The large population sizes and short generation times of microbes also create the potential for the rapid evolution of such defences. Can microbes evolve to protect their host in response to virulent pathogen challenge, and, in doing so make an evolutionary transition to mutualism? It is well established that infecting pathogens can undergo rapid adaptation (Brockhurst and Koskella, 2013) in response to transmission opportunity and mode (Messenger et al., 1999), prior immune exposure (Mackinnon and Read, 2004) and multi-strain coinfection (Garbutt et al., 2011) with host defences known to reciprocally evolve to pathogen adaptation (Schulte et al., 2010; Morran et al., 2011). Despite this, evolutionary responses by resident microbes against pathogen infection have not before been considered.
Here, we use experimental evolution to test whether a mildly pathogenic, resident microbe (Enterococcus faecalis) can evolve to defend its host (Caenorhabditis elegans) against infection by a more virulent pathogen (Staphylococcus aureus), and thus cross the parasitism–mutualism continuum. E. faecalis and S. aureus frequently occur in animal and human microbiomes (Holden et al., 2004; Martin-Vivaldi et al., 2010; Lawley et al., 2012; Cruz et al., 2013; Kommineni et al., 2015) wherein they can be pathogenic or commensal. Both bacteria can colonise the gut of C. elegans (Garsin et al., 2001), a model animal system for investigating natural and lab-based host–microbiota associations (Cabreiro and Gems, 2013; Clark and Hodgkin, 2013; Petersen et al., 2015) and their evolutionary consequences (reviewed in Gray and Cutter, 2014). Within the lifetime of an individual nematode, both S. aureus and E. faecalis can be harmful. S. aureus is highly virulent, causing 100% host mortality after approximately 2 days of exposure (Sifri et al., 2003) by lysing the cells lining the gut wall of nematode hosts (Gravato-Nobre and Hodgkin, 2005). By contrast, E. faecalis is lethal to C. elegans only over the longer term, requiring more than 7 days of exposure (and no food) to cause total host population reduction (Sifri et al., 2002) and is only mildly pathogenic in shorter-term infections. In our experimental set-up, involving 2-day colonisations (described in Figure 1), S. aureus is a highly virulent pathogen in single infection, whereas E. faecalis is a mildly pathogenic resident of the nematode gut, causing c. <1% mortality of the host. E. faecalis is under selection in this state.
We tested whether E. faecalis resident within C. elegans evolved to protect against S. aureus infection where its host was challenged with the pathogen over 15 experimental host generations. Our experiments examined the following interaction: resident E. faecalis was allowed to evolve inside hosts in the presence/absence of a genetically fixed pathogen (supplied from ancestral culture each host generation; experimental procedure in Figure 1), and the properties of E. faecalis were compared between the two treatments.
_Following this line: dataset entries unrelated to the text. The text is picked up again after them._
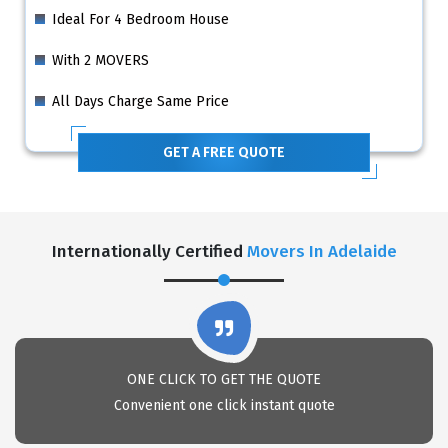
Ideal For 4 Bedroom House
With 2 MOVERS
All Days Charge Same Price
GET A FREE QUOTE
Internationally Certified
Movers In Adelaide
ONE CLICK TO GET THE QUOTE
Convenient one click instant quote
Both treatments consisted of six replicate populations started from a single clone of E. faecalis that were then independently passaged, and thus any adaptive evolution that occurred was due to de novo mutation and selection. We passaged E. faecalis from dead hosts to observe evolutionary processes arising from species interactions within hosts, rather than imposing direct selection for host health. We found that host protection against S. aureus by resident E. faecalis evolved rapidly within nematode hosts in all replicate populations. Genomic and subsequent biochemical analyses pointed to increased production of antimicrobial superoxide as the mechanism. Our results indicate that resident microbes, even mildly pathogenic ones, can rapidly evolve to defend their hosts in response to virulent pathogenic infection.
Materials and methods
Nematode host and bacteria
C. elegans is a nematode that constantly interacts with microbes in its natural habitat (Felix and Braendle, 2010), and it can act as a predator or host for numerous species (Cabreiro and Gems, 2013; Clark and Hodgkin, 2013; Petersen et al., 2015). These animals are thus an established model for microbial colonisation and pathogenesis (Gravato-Nobre and Hodgkin, 2005) and their gut can be co-colonised by multiple pathogens and commensals (Peleg et al., 2008; Portal-Celhay and Blaser, 2012; Montalvo-Katz et al., 2013; Hodgkin et al., 2013).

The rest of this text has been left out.